*** Supplied records Section Begins ***
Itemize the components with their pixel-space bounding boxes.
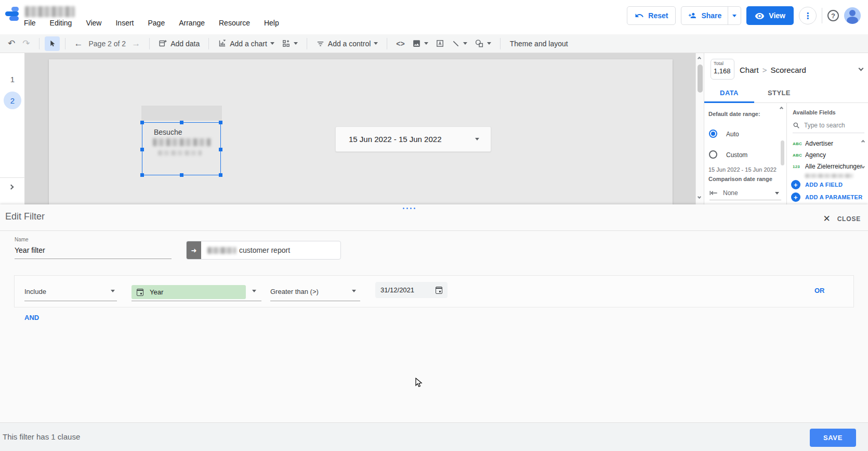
help-button[interactable]: ? bbox=[827, 10, 839, 21]
menu-arrange[interactable]: Arrange bbox=[179, 19, 205, 27]
reset-button[interactable]: Reset bbox=[627, 6, 676, 25]
page-thumb-2-current[interactable]: 2 bbox=[0, 92, 25, 109]
report-title-redacted[interactable] bbox=[25, 6, 75, 17]
resize-handle-e[interactable] bbox=[219, 148, 222, 151]
field-item-agency[interactable]: ABC Agency bbox=[793, 151, 862, 159]
divider bbox=[0, 177, 25, 178]
filter-clause-row: Include Year Greater than (>) 31/12/2021… bbox=[14, 275, 854, 307]
page-thumb-1[interactable]: 1 bbox=[0, 75, 25, 84]
save-button[interactable]: SAVE bbox=[810, 429, 856, 447]
resize-handle-w[interactable] bbox=[140, 148, 144, 151]
theme-layout-button[interactable]: Theme and layout bbox=[506, 40, 572, 48]
looker-studio-logo-icon[interactable] bbox=[5, 5, 23, 23]
comparison-date-range-label: Comparison date range bbox=[708, 176, 772, 182]
dimension-type-icon: ABC bbox=[793, 153, 801, 158]
resize-handle-se[interactable] bbox=[219, 173, 222, 177]
undo-icon: ↶ bbox=[8, 39, 15, 48]
scroll-up-icon[interactable] bbox=[780, 107, 783, 110]
add-a-field-button[interactable]: + ADD A FIELD bbox=[791, 180, 843, 189]
embed-code-button[interactable]: <> bbox=[392, 36, 408, 51]
insert-shape-button[interactable] bbox=[471, 36, 495, 51]
user-avatar[interactable] bbox=[844, 7, 861, 24]
date-range-control[interactable]: 15 Jun 2022 - 15 Jun 2022 bbox=[335, 126, 491, 152]
operator-dropdown[interactable]: Greater than (>) bbox=[270, 288, 319, 295]
resize-handle-nw[interactable] bbox=[140, 121, 144, 124]
divider bbox=[208, 38, 209, 49]
data-source-icon: ➜ bbox=[187, 241, 201, 259]
menu-file[interactable]: File bbox=[24, 19, 36, 27]
resize-handle-ne[interactable] bbox=[219, 121, 222, 124]
menu-view[interactable]: View bbox=[86, 19, 101, 27]
field-item-partial-redacted[interactable] bbox=[805, 174, 853, 178]
resize-handle-n[interactable] bbox=[180, 121, 183, 124]
add-chart-label: Add a chart bbox=[230, 40, 267, 48]
scrollbar-thumb[interactable] bbox=[781, 140, 784, 165]
previous-page-button[interactable]: ← bbox=[71, 36, 87, 51]
close-filter-editor-button[interactable]: ✕ CLOSE bbox=[823, 213, 861, 224]
scroll-down-icon[interactable] bbox=[698, 195, 701, 199]
include-exclude-dropdown[interactable]: Include bbox=[24, 288, 46, 295]
field-item-advertiser[interactable]: ABC Advertiser bbox=[793, 140, 862, 147]
calendar-icon[interactable] bbox=[436, 287, 442, 294]
filter-value-date-input[interactable]: 31/12/2021 bbox=[375, 282, 448, 298]
scorecard-metric-label: Besuche bbox=[154, 128, 182, 136]
menu-insert[interactable]: Insert bbox=[115, 19, 134, 27]
redo-button[interactable]: ↷ bbox=[19, 36, 33, 51]
add-a-parameter-button[interactable]: + ADD A PARAMETER bbox=[791, 192, 862, 202]
field-search[interactable] bbox=[793, 122, 864, 133]
filter-field-chip[interactable]: Year bbox=[131, 285, 246, 299]
tab-style[interactable]: STYLE bbox=[754, 83, 804, 102]
and-clause-button[interactable]: AND bbox=[24, 314, 39, 321]
selection-tool-button[interactable] bbox=[45, 36, 60, 51]
scroll-up-icon[interactable] bbox=[698, 57, 701, 60]
filter-name-input[interactable] bbox=[15, 244, 172, 259]
person-add-icon bbox=[688, 11, 697, 20]
question-icon: ? bbox=[831, 12, 835, 20]
selected-scorecard-chart[interactable]: Besuche bbox=[142, 122, 221, 175]
field-search-input[interactable] bbox=[804, 122, 858, 129]
radio-auto[interactable] bbox=[709, 130, 717, 138]
data-source-chip[interactable]: ➜ customer report bbox=[186, 241, 341, 260]
tab-data[interactable]: DATA bbox=[704, 83, 754, 102]
resize-handle-s[interactable] bbox=[180, 173, 183, 177]
menu-help[interactable]: Help bbox=[264, 19, 279, 27]
comparison-date-range-dropdown[interactable]: None bbox=[709, 189, 781, 200]
scrollbar-thumb[interactable] bbox=[698, 65, 703, 93]
looker-studio-app: File Editing View Insert Page Arrange Re… bbox=[0, 0, 868, 451]
or-clause-button[interactable]: OR bbox=[814, 287, 825, 294]
share-button-group: Share bbox=[681, 6, 741, 25]
insert-text-button[interactable] bbox=[432, 36, 448, 51]
add-component-button[interactable] bbox=[278, 36, 301, 51]
kebab-icon: ⋮ bbox=[804, 11, 812, 21]
resize-handle-sw[interactable] bbox=[140, 173, 144, 177]
next-page-button[interactable]: → bbox=[128, 36, 144, 51]
radio-custom[interactable] bbox=[709, 150, 717, 159]
add-control-button[interactable]: Add a control bbox=[312, 36, 382, 51]
chart-type-breadcrumb[interactable]: Chart > Scorecard bbox=[740, 66, 806, 74]
collapse-panel-icon[interactable] bbox=[859, 66, 864, 71]
chevron-down-icon[interactable] bbox=[252, 290, 256, 292]
filter-field-name: Year bbox=[150, 288, 163, 296]
share-options-dropdown[interactable] bbox=[728, 7, 741, 24]
field-item-alle-zielerreichungen[interactable]: 123 Alle Zielerreichungen bbox=[793, 163, 862, 170]
menu-resource[interactable]: Resource bbox=[219, 19, 250, 27]
canvas-vertical-scrollbar[interactable] bbox=[695, 53, 704, 204]
cursor-icon bbox=[48, 40, 56, 48]
view-button[interactable]: View bbox=[746, 6, 794, 25]
add-chart-button[interactable]: Add a chart bbox=[214, 36, 278, 51]
panel-resize-handle[interactable] bbox=[403, 208, 415, 209]
insert-line-button[interactable] bbox=[448, 36, 471, 51]
divider bbox=[387, 38, 387, 49]
expand-page-panel-icon[interactable] bbox=[9, 185, 14, 190]
menu-page[interactable]: Page bbox=[148, 19, 165, 27]
menu-editing[interactable]: Editing bbox=[50, 19, 72, 27]
more-options-button[interactable]: ⋮ bbox=[799, 7, 817, 24]
chevron-down-icon bbox=[374, 42, 378, 45]
undo-button[interactable]: ↶ bbox=[4, 36, 19, 51]
add-data-button[interactable]: Add data bbox=[155, 36, 203, 51]
insert-image-button[interactable] bbox=[409, 36, 432, 51]
header-rect-element[interactable] bbox=[141, 106, 222, 121]
components-icon bbox=[282, 39, 291, 48]
code-icon: <> bbox=[396, 40, 404, 47]
share-button[interactable]: Share bbox=[681, 7, 728, 24]
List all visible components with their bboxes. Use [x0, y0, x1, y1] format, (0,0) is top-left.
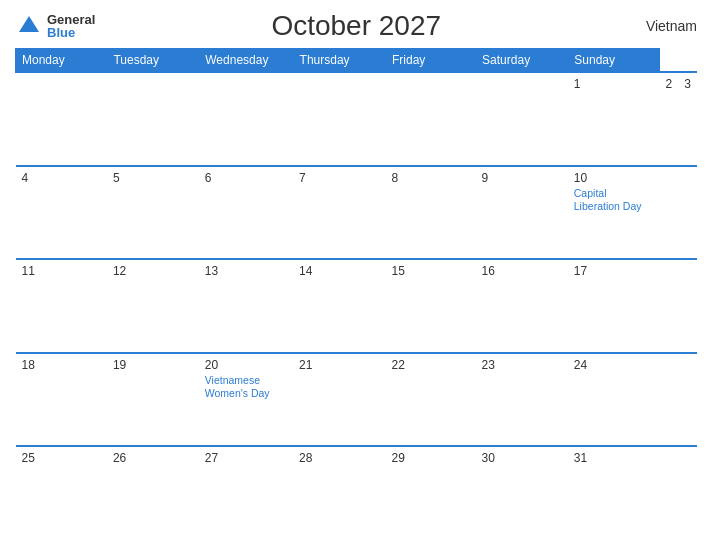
day-number: 8 — [392, 171, 470, 185]
col-wednesday: Wednesday — [199, 49, 293, 73]
day-cell: 15 — [386, 259, 476, 353]
col-tuesday: Tuesday — [107, 49, 199, 73]
day-cell: 10Capital Liberation Day — [568, 166, 660, 260]
day-number: 1 — [574, 77, 654, 91]
day-number: 4 — [22, 171, 101, 185]
svg-marker-0 — [19, 16, 39, 32]
day-cell — [386, 72, 476, 166]
day-cell: 11 — [16, 259, 107, 353]
day-cell: 3 — [678, 72, 697, 166]
day-cell: 2 — [660, 72, 679, 166]
day-cell: 5 — [107, 166, 199, 260]
col-monday: Monday — [16, 49, 107, 73]
calendar-header: Monday Tuesday Wednesday Thursday Friday… — [16, 49, 698, 73]
day-number: 24 — [574, 358, 654, 372]
day-cell: 9 — [476, 166, 568, 260]
day-number: 16 — [482, 264, 562, 278]
day-cell: 26 — [107, 446, 199, 540]
day-cell: 1 — [568, 72, 660, 166]
day-number: 29 — [392, 451, 470, 465]
logo-blue-text: Blue — [47, 26, 95, 39]
day-number: 10 — [574, 171, 654, 185]
day-number: 22 — [392, 358, 470, 372]
week-row-4: 181920Vietnamese Women's Day21222324 — [16, 353, 698, 447]
day-cell: 8 — [386, 166, 476, 260]
day-number: 12 — [113, 264, 193, 278]
day-number: 11 — [22, 264, 101, 278]
day-cell: 22 — [386, 353, 476, 447]
day-cell: 14 — [293, 259, 385, 353]
day-cell: 28 — [293, 446, 385, 540]
day-number: 15 — [392, 264, 470, 278]
calendar-title: October 2027 — [95, 10, 617, 42]
day-number: 19 — [113, 358, 193, 372]
day-cell: 12 — [107, 259, 199, 353]
header: General Blue October 2027 Vietnam — [15, 10, 697, 42]
day-cell: 31 — [568, 446, 660, 540]
day-cell: 19 — [107, 353, 199, 447]
day-cell: 23 — [476, 353, 568, 447]
day-cell: 4 — [16, 166, 107, 260]
header-row: Monday Tuesday Wednesday Thursday Friday… — [16, 49, 698, 73]
day-number: 14 — [299, 264, 379, 278]
day-number: 3 — [684, 77, 691, 91]
day-cell: 24 — [568, 353, 660, 447]
day-number: 27 — [205, 451, 287, 465]
day-number: 30 — [482, 451, 562, 465]
day-number: 28 — [299, 451, 379, 465]
empty-cell — [16, 72, 107, 166]
col-thursday: Thursday — [293, 49, 385, 73]
holiday-name: Vietnamese Women's Day — [205, 374, 287, 401]
day-number: 17 — [574, 264, 654, 278]
day-number: 25 — [22, 451, 101, 465]
day-cell: 16 — [476, 259, 568, 353]
day-number: 13 — [205, 264, 287, 278]
day-cell: 20Vietnamese Women's Day — [199, 353, 293, 447]
day-number: 5 — [113, 171, 193, 185]
day-cell: 21 — [293, 353, 385, 447]
day-cell: 17 — [568, 259, 660, 353]
logo-icon — [15, 12, 43, 40]
day-number: 26 — [113, 451, 193, 465]
day-cell: 29 — [386, 446, 476, 540]
logo-text: General Blue — [47, 13, 95, 39]
calendar-body: 12345678910Capital Liberation Day1112131… — [16, 72, 698, 540]
day-number: 18 — [22, 358, 101, 372]
day-cell — [293, 72, 385, 166]
week-row-1: 123 — [16, 72, 698, 166]
day-cell: 6 — [199, 166, 293, 260]
calendar-page: General Blue October 2027 Vietnam Monday… — [0, 0, 712, 550]
col-sunday: Sunday — [568, 49, 660, 73]
day-number: 20 — [205, 358, 287, 372]
day-number: 31 — [574, 451, 654, 465]
day-cell: 25 — [16, 446, 107, 540]
day-cell: 30 — [476, 446, 568, 540]
day-number: 23 — [482, 358, 562, 372]
week-row-3: 11121314151617 — [16, 259, 698, 353]
day-cell — [476, 72, 568, 166]
empty-cell — [199, 72, 293, 166]
day-number: 6 — [205, 171, 287, 185]
day-number: 7 — [299, 171, 379, 185]
calendar-table: Monday Tuesday Wednesday Thursday Friday… — [15, 48, 697, 540]
col-saturday: Saturday — [476, 49, 568, 73]
col-friday: Friday — [386, 49, 476, 73]
holiday-name: Capital Liberation Day — [574, 187, 654, 214]
day-cell: 18 — [16, 353, 107, 447]
logo: General Blue — [15, 12, 95, 40]
empty-cell — [107, 72, 199, 166]
day-number: 9 — [482, 171, 562, 185]
week-row-2: 45678910Capital Liberation Day — [16, 166, 698, 260]
day-cell: 7 — [293, 166, 385, 260]
day-cell: 27 — [199, 446, 293, 540]
day-number: 21 — [299, 358, 379, 372]
day-cell: 13 — [199, 259, 293, 353]
country-label: Vietnam — [617, 18, 697, 34]
week-row-5: 25262728293031 — [16, 446, 698, 540]
day-number: 2 — [666, 77, 673, 91]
*** Supplied records Section Ends ***
▶ **Activity**:
Starting from the records above, copy each line where the string "field" is found.

▶ **Answer box**:
field-item-agency[interactable]: ABC Agency bbox=[793, 151, 862, 159]
add-a-field-button[interactable]: + ADD A FIELD bbox=[791, 180, 843, 189]
field-item-partial-redacted[interactable] bbox=[805, 174, 853, 178]
field-item-advertiser[interactable]: ABC Advertiser bbox=[793, 140, 862, 147]
field-search[interactable] bbox=[793, 122, 864, 133]
filter-field-chip[interactable]: Year bbox=[131, 285, 246, 299]
field-search-input[interactable] bbox=[804, 122, 858, 129]
filter-field-name: Year bbox=[150, 288, 163, 296]
field-item-alle-zielerreichungen[interactable]: 123 Alle Zielerreichungen bbox=[793, 163, 862, 170]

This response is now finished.